En laisser le soin au syndic peut paraître contraire au souci primordial d’assurer l’indépendance de la masse. Mais la facilitation des contrôles, et leur extension à l’ensemble des comptes devraient réduire considérablement les risques.

De toute manière, la masse des mandants, malgré la modestie de ses activités devrait être dotée d’une organisation simple, souple et peu coûteuse et notamment d’un conseil pouvant intervenir rapidement en cas de nécessité pour obtenir des mesures de sauvegarde.

On peut bien entendu concevoir la tenue d’assemblées générales de la masse auxquelles chaque syndicat serait représenté par un membre du conseil syndical.

 

Au niveau des garanties, il faut noter que la généralisation des comptes séparés devrait s’accompagner d’une modification du régime de la garantie financière. En effet, le syndic n’est plus tenu alors de « représenter » des fonds qu’il ne détient pas. Les risques consistent alors dans des prélèvements excessifs d’honoraires, des erreurs de traitement et, dans les cas les plus graves, des détournements de fonds.

La garantie reste nécessaire mais elle est d’une autre nature.

 

 

Sur le plan commercial et financier, la masse serait mieux placée pour discuter avec le banquier. Le mécanisme permettrait de faire disparaître les différents frais qui affectent les comptes séparés et il serait possible d’obtenir une rémunération globale des fonds déposés à répartir entre les syndicats mandants.

 

 

Du point de vue des syndics professionnels, l’adoption du mécanisme entraînerait la disparition d’un flux de revenus. Cette disparition est en toute hypothèse inéluctable car il ne sera pas possible de laisser longtemps survivre des pratiques illégales et effectivement condamnées par la jurisprudence. Bénéficiaires aujourd’hui, les syndics seraient rapidement les premières victimes de leur survivance artificielle.

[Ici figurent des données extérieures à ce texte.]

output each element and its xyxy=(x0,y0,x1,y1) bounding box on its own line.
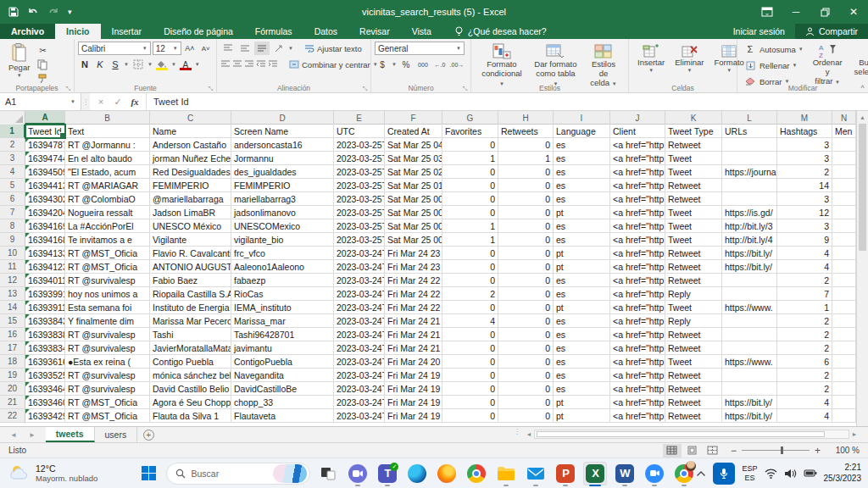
cell-K14[interactable]: Tweet xyxy=(665,301,722,314)
cell-E19[interactable]: 2023-03-24T1 xyxy=(334,369,385,382)
undo-icon[interactable] xyxy=(27,7,39,17)
cell-H5[interactable]: 0 xyxy=(498,179,554,192)
cell-D7[interactable]: jadsonlimanovo xyxy=(231,206,334,219)
name-box[interactable]: A1▼ xyxy=(0,93,81,110)
number-format-combo[interactable]: General▼ xyxy=(375,42,465,55)
row-header-4[interactable]: 4 xyxy=(0,165,25,179)
cell-F11[interactable]: Fri Mar 24 23 xyxy=(385,260,442,274)
cell-M13[interactable]: 7 xyxy=(777,287,832,301)
task-view-button[interactable] xyxy=(316,462,340,485)
column-header-K[interactable]: K xyxy=(665,111,722,125)
cell-E10[interactable]: 2023-03-24T2 xyxy=(334,247,385,260)
cell-H12[interactable]: 0 xyxy=(498,274,554,287)
cell-K21[interactable]: Retweet xyxy=(665,396,722,409)
cell-G15[interactable]: 4 xyxy=(442,314,498,328)
normal-view-icon[interactable] xyxy=(663,444,682,458)
chrome-button[interactable] xyxy=(465,462,488,485)
currency-icon[interactable]: $ xyxy=(375,58,390,71)
cell-D6[interactable]: mariellabarrag3 xyxy=(231,192,334,206)
formula-input[interactable]: Tweet Id xyxy=(147,93,868,110)
cell-M9[interactable]: 9 xyxy=(777,233,832,247)
align-center-icon[interactable] xyxy=(232,58,242,71)
cell-I11[interactable]: pt xyxy=(554,260,610,274)
cell-L10[interactable]: https://bit.ly/ xyxy=(722,247,777,260)
close-button[interactable]: ✕ xyxy=(839,0,868,24)
cell-A5[interactable]: 16394413459 xyxy=(25,179,65,192)
cell-C11[interactable]: ANTONIO AUGUSTO xyxy=(150,260,231,274)
battery-icon[interactable] xyxy=(804,469,817,478)
cell-I8[interactable]: es xyxy=(554,219,610,233)
row-header-3[interactable]: 3 xyxy=(0,152,25,165)
cell-H22[interactable]: 0 xyxy=(498,409,554,423)
align-left-icon[interactable] xyxy=(220,58,231,71)
select-all-corner[interactable] xyxy=(0,111,25,125)
ribbon-tab-inicio[interactable]: Inicio xyxy=(55,24,100,39)
row-header-5[interactable]: 5 xyxy=(0,179,25,192)
ribbon-tab-archivo[interactable]: Archivo xyxy=(0,24,55,39)
cell-E15[interactable]: 2023-03-24T2 xyxy=(334,314,385,328)
cell-F21[interactable]: Fri Mar 24 19 xyxy=(385,396,442,409)
underline-button[interactable]: S xyxy=(108,58,122,71)
column-header-B[interactable]: B xyxy=(65,111,150,125)
zoom-percentage[interactable]: 100 % xyxy=(829,446,860,455)
cell-I6[interactable]: es xyxy=(554,192,610,206)
column-header-A[interactable]: A xyxy=(25,111,65,125)
ribbon-tab-datos[interactable]: Datos xyxy=(303,24,348,39)
fill-color-caret[interactable]: ▼ xyxy=(171,62,176,67)
cell-A19[interactable]: 16393525797 xyxy=(25,369,65,382)
cell-E12[interactable]: 2023-03-24T2 xyxy=(334,274,385,287)
cell-D4[interactable]: des_igualdades xyxy=(231,165,334,179)
cell-I22[interactable]: pt xyxy=(554,409,610,423)
row-header-14[interactable]: 14 xyxy=(0,301,25,314)
row-header-2[interactable]: 2 xyxy=(0,138,25,152)
search-highlight-image[interactable] xyxy=(273,464,307,483)
cell-L22[interactable]: https://bit.ly/ xyxy=(722,409,777,423)
increase-decimal-icon[interactable]: ←.0 xyxy=(432,58,448,71)
cell-H11[interactable]: 0 xyxy=(498,260,554,274)
shrink-font-icon[interactable]: A˅ xyxy=(198,42,213,55)
cell-H2[interactable]: 0 xyxy=(498,138,554,152)
cell-D20[interactable]: DavidCastilloBe xyxy=(231,382,334,396)
cell-N12[interactable] xyxy=(832,274,856,287)
cell-G14[interactable]: 0 xyxy=(442,301,498,314)
file-explorer-button[interactable] xyxy=(494,462,518,485)
cell-N21[interactable] xyxy=(832,396,856,409)
align-right-icon[interactable] xyxy=(244,58,254,71)
cell-C20[interactable]: David Castillo Belio xyxy=(150,382,231,396)
cell-F1[interactable]: Created At xyxy=(385,125,442,138)
cell-N7[interactable] xyxy=(832,206,856,219)
cell-I9[interactable]: es xyxy=(554,233,610,247)
column-header-D[interactable]: D xyxy=(231,111,334,125)
cell-A22[interactable]: 16393429697 xyxy=(25,409,65,423)
cell-M21[interactable]: 4 xyxy=(777,396,832,409)
cell-J18[interactable]: <a href="http xyxy=(610,355,665,369)
cell-B7[interactable]: Nogueira ressalt xyxy=(65,206,150,219)
cell-K18[interactable]: Tweet xyxy=(665,355,722,369)
grow-font-icon[interactable]: A˄ xyxy=(183,42,198,55)
currency-caret[interactable]: ▼ xyxy=(392,62,397,67)
cell-A15[interactable]: 16393843941 xyxy=(25,314,65,328)
cell-M7[interactable]: 12 xyxy=(777,206,832,219)
cell-N11[interactable] xyxy=(832,260,856,274)
cell-D17[interactable]: javimantu xyxy=(231,341,334,355)
cell-M18[interactable]: 6 xyxy=(777,355,832,369)
cell-G4[interactable]: 0 xyxy=(442,165,498,179)
cell-F12[interactable]: Fri Mar 24 22 xyxy=(385,274,442,287)
cell-H3[interactable]: 1 xyxy=(498,152,554,165)
cell-J12[interactable]: <a href="http xyxy=(610,274,665,287)
cell-A13[interactable]: 16393991269 xyxy=(25,287,65,301)
cell-F20[interactable]: Fri Mar 24 19 xyxy=(385,382,442,396)
cell-C1[interactable]: Name xyxy=(150,125,231,138)
cell-G10[interactable]: 0 xyxy=(442,247,498,260)
cell-G9[interactable]: 1 xyxy=(442,233,498,247)
cell-A21[interactable]: 16393460197 xyxy=(25,396,65,409)
cell-A11[interactable]: 16394123229 xyxy=(25,260,65,274)
page-break-view-icon[interactable] xyxy=(704,444,722,458)
cell-B10[interactable]: RT @MST_Oficia xyxy=(65,247,150,260)
cell-J4[interactable]: <a href="http xyxy=(610,165,665,179)
row-header-19[interactable]: 19 xyxy=(0,369,25,382)
horizontal-scroll-thumb[interactable] xyxy=(537,431,825,437)
cell-G22[interactable]: 0 xyxy=(442,409,498,423)
cell-M4[interactable]: 2 xyxy=(777,165,832,179)
wrap-text-button[interactable]: Ajustar texto xyxy=(302,43,364,54)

L’apparition de groupes financiers importants dans notre branche n’est pas condamnable en soi. Elle peut favoriser le développement par certains groupes de méthodes de gestion appropriées à des secteurs particuliers de la clientèle, notamment les grands ensembles. Rappelons que les professionnels immobiliers peuvent proposer leurs prestations dans de nombreux domaines voisins : associations syndicales libres, ensembles en volumes, résidences-services, etc.

Il en va différemment pour les groupes qui font prévaloir ouvertement la fructification des fonds gérés. Ils se tourneront vraisemblablement vers d’autres sources de profit si l’on en revient à la légitime et décente rémunération des prestations fournies.

L’activité de syndic sera ouverte à nouveau à des professionnels indépendants qui assureront l’administration des syndicats de taille plus humaine.

Entre les uns et les autres la concurrence sera plus libre et régulière, faisant une meilleure place à la qualité des prestations. Elle est actuellement faussée dès lors que les uns conservent la rémunération des fonds déposés tandis que les autres ne vivent que de leurs honoraires.

 

Notre suggestion est embryonnaire. Il nous semble certain qu’un mécanisme intermédiaire de gestion des fonds de mandants  est souhaitable, dans l’intérêt commun des professionnels et des copropriétaires.

Tout cela mérite réflexion.

 

 

 

 

 

Mise à jour

08/05/2006

 

 



[1] La clameur de haro était une institution juridique ancienne qui permettait à tout témoin d’une atteinte à la personne ou aux biens d’intervenir et demander à grands cris l’assistance des personnes proches. Elle subsiste de nos jours sous la forme du flagrant délit qui permet la poursuite par la clameur publique.